(Beginning of RECORDS SHOWN)

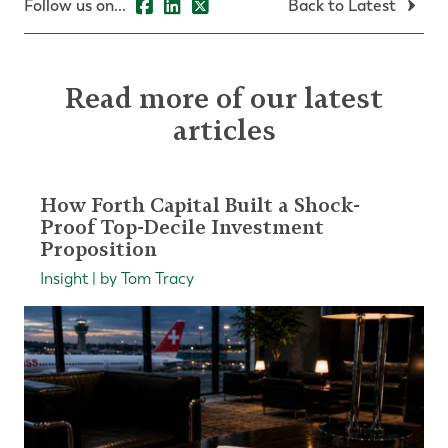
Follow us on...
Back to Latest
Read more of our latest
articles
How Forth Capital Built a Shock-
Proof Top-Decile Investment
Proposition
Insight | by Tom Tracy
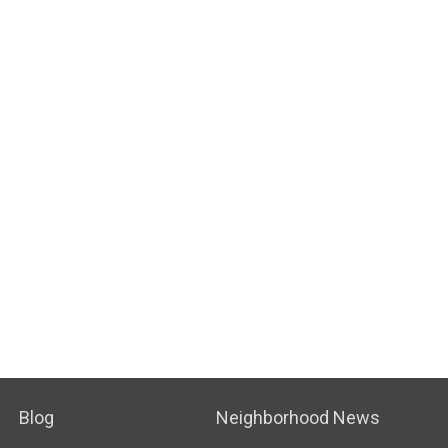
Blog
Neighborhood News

(End of RECORDS SHOWN)
(Beginning of RECORDS SHOWN)

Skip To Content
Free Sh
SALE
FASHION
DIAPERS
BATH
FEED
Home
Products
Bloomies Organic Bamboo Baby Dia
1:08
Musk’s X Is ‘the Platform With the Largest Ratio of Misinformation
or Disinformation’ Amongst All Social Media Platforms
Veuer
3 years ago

(End of RECORDS SHOWN)

_WORK REQUEST_:
From the line with "Proposition" up to and including the line with "Neighborhood News" above, retype every line exactly and nothing more; leave out the pictures.

_ANSWER BOX_:
Proposition
Insight | by Tom Tracy
Blog
Neighborhood News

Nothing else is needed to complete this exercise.